I drive a six year old Volvo. It’s a nice car. The headline says I love it, but really I just like it a lot. I also like my ten year old motorcycle, my house in the suburbs and the other stuff that fills the house.
Is that okay?
I mean, I’m a Catholic priest. I’m supposed to be living in poverty and all that?
Yes and no. I’m a Diocesan priest. I haven’t taken a vow of poverty, but I am supposed to live in “apostolic simplicity.” What does that mean?
Simplicity means loving all things according to their worth and being detached from the inordinate love of them in order to love them properly and proportionately. What does that mean?
Let’s take my Volvo as an example. What is a car for? It’s for getting you from A to B safely and in a moderate level of comfort. So that’s what I love my Volvo for. It is a means of transport. I love it for that value. It’s a machine to get me safely from here to there. Why else might I love it? I love it for its beautiful and efficient design. I love it for its reliability and history. This is the proper love of a car.

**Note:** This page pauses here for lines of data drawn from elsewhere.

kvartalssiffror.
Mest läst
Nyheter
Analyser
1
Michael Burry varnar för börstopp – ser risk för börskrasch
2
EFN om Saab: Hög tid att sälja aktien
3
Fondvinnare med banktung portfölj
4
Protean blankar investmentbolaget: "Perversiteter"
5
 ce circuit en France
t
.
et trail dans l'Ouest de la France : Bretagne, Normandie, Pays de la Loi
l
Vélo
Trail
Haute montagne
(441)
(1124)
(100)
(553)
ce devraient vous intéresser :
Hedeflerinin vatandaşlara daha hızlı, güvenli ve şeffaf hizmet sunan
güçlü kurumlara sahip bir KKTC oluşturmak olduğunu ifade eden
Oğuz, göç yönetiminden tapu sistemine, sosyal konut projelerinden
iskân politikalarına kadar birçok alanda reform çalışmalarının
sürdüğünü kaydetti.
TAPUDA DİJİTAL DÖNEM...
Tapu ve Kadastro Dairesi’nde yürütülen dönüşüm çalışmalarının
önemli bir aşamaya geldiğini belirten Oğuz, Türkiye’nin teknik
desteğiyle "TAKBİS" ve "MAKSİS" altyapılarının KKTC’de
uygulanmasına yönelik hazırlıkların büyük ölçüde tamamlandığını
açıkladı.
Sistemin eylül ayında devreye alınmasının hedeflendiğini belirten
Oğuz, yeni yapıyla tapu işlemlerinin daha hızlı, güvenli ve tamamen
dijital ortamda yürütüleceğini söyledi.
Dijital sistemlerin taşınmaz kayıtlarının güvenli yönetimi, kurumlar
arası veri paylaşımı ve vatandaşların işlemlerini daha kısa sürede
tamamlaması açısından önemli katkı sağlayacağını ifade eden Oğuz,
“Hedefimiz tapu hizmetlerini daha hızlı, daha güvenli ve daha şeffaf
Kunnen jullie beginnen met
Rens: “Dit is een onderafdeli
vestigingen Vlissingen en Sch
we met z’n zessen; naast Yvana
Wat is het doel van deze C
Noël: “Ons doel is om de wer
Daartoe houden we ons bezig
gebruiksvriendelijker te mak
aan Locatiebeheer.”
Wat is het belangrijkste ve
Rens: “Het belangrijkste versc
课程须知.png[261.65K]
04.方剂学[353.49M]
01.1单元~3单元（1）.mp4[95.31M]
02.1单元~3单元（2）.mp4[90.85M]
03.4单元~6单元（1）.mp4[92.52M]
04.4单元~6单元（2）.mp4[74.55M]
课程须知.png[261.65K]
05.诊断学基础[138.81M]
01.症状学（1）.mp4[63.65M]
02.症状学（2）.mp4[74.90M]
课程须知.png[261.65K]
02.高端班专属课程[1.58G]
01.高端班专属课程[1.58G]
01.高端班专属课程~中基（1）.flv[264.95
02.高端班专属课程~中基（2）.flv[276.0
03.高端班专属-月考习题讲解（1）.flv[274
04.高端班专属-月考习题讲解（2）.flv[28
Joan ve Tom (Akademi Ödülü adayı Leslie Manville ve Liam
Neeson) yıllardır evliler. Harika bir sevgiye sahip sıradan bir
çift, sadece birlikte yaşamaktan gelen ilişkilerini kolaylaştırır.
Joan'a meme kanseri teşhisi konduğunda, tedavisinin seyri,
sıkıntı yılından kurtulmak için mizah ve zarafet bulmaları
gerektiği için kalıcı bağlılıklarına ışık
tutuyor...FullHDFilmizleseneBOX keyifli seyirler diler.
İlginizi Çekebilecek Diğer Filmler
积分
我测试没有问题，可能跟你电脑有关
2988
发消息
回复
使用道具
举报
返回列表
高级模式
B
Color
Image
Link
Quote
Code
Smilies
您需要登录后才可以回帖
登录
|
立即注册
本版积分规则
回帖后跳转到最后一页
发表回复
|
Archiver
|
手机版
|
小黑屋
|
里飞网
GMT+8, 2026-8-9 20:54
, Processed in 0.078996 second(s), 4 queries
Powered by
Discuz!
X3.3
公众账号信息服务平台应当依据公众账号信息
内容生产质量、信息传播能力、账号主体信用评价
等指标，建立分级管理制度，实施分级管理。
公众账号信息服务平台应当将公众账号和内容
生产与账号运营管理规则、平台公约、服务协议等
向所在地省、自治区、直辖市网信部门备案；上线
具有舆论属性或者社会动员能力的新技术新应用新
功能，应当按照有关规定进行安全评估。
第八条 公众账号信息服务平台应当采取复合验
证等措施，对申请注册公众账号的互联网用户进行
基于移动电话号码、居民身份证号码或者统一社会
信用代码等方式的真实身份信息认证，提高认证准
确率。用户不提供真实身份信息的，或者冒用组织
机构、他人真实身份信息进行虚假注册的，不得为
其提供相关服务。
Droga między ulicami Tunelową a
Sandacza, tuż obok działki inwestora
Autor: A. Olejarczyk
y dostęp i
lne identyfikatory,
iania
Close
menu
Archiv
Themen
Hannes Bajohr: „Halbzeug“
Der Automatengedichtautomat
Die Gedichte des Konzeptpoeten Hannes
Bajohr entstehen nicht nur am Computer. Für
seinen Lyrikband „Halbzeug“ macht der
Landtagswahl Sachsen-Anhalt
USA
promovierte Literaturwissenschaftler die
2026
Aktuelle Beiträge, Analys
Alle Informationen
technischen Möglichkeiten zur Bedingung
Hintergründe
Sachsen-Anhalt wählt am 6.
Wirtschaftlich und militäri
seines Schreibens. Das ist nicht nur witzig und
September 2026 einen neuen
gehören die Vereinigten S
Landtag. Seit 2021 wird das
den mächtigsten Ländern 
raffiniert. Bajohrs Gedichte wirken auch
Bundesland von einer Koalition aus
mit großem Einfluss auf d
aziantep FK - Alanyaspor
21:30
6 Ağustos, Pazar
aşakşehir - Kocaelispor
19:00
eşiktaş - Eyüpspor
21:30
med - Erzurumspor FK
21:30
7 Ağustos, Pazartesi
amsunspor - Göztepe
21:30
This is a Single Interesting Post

An improper love of a car is when I love it because I get an ego surge because I’m rich enough to own that kind of car. An improper love of the car is when it is a status symbol. An improper love of the car is for the testosterone boost when I speed down the highway and pass other cars on purpose. An improper love of the car is when I use it to show off and think myself better than another person. An improper love of the car is when I value it as a “good investment” and plan to make money with it. An improper love of the car is using it as a sex symbol.
The right love of a Volvo is not only proper–it is proportionate. In other words, the love of the Volvo is relegated to its proper place in my other loves. I love God first, my family second, other people, my vocation—lots of other things more than I love my Volvo. My love for the Volvo is therefore okay as long as it is loved the proper way and in the proper place amongst my other loves.
This should be our attitude to all our wealth, all our property, all our “stuff”. The poet Thomas Traherne said, “Can a man be just unless he loves all things according to their worth.”
This is what he meant: to be properly detached from material goods is to be properly attached to them for their true value.
Everything else is a distortion which leads to covetousness, idolatry, greed and violence.